| Work instruction |
Scan the listing below for the word "Loznica" and copy every line that has it.

Top of Dataset excerpts

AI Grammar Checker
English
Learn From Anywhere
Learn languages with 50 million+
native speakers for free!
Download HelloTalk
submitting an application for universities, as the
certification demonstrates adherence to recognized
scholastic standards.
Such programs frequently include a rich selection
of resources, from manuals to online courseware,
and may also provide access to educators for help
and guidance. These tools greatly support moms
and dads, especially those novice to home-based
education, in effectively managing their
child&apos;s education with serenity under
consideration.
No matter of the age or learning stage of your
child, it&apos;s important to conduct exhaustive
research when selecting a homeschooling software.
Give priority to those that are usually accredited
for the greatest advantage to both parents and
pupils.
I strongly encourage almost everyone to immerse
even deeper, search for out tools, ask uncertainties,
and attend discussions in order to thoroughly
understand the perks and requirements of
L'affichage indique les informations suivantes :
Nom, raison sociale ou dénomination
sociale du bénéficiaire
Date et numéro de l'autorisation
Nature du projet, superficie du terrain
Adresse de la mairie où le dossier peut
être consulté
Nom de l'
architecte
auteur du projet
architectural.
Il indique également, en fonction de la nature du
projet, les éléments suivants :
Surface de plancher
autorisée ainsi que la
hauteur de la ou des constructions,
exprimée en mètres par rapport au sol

Bottom of Dataset excerpts
Top of Dataset excerpts

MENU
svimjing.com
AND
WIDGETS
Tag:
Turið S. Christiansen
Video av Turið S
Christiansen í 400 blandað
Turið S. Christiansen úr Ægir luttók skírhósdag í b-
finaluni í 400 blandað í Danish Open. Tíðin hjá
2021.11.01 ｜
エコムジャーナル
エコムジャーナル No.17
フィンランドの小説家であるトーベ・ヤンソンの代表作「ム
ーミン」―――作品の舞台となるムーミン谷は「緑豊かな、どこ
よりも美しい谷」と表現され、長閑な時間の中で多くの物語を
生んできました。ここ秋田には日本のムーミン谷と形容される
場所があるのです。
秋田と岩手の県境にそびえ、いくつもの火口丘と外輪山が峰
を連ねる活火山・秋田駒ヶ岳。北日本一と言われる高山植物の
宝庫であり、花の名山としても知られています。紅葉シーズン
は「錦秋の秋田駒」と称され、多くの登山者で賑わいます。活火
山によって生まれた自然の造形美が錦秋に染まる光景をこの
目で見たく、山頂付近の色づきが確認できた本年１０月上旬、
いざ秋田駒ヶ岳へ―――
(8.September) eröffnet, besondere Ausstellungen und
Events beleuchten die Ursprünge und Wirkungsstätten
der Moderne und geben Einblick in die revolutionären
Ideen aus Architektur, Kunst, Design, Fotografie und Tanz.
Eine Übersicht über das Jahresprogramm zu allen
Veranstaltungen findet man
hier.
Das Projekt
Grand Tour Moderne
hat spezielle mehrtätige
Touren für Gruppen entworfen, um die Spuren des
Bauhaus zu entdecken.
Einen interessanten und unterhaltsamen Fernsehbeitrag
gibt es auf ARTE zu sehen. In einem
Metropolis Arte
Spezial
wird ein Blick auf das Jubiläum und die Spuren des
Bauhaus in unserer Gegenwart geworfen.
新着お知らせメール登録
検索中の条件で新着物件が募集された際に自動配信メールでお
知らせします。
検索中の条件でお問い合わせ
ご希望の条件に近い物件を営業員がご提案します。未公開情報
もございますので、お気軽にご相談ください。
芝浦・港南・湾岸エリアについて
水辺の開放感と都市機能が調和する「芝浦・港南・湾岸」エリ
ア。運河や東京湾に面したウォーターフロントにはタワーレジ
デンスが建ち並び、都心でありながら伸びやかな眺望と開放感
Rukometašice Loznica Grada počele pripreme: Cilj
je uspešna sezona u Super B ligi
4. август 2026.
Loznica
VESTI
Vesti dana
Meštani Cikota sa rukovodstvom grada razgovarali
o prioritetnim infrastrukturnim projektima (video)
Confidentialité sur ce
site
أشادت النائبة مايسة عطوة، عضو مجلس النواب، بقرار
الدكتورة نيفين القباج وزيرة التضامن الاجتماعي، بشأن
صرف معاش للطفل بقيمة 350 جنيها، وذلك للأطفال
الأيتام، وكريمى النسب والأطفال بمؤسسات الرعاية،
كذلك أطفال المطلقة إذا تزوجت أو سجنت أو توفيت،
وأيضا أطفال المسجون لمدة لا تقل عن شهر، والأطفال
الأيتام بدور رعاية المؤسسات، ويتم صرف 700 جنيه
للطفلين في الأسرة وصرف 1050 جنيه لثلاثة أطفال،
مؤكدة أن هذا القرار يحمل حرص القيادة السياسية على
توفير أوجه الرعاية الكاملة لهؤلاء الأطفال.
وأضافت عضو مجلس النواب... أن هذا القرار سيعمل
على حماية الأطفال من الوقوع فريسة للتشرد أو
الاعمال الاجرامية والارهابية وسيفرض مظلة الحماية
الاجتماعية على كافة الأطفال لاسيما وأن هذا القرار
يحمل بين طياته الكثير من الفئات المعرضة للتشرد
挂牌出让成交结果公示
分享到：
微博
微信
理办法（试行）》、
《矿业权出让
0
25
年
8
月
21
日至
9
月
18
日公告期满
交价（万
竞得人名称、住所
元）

Bottom of Dataset excerpts

| Written response |
Rukometašice Loznica Grada počele pripreme: Cilj
Loznica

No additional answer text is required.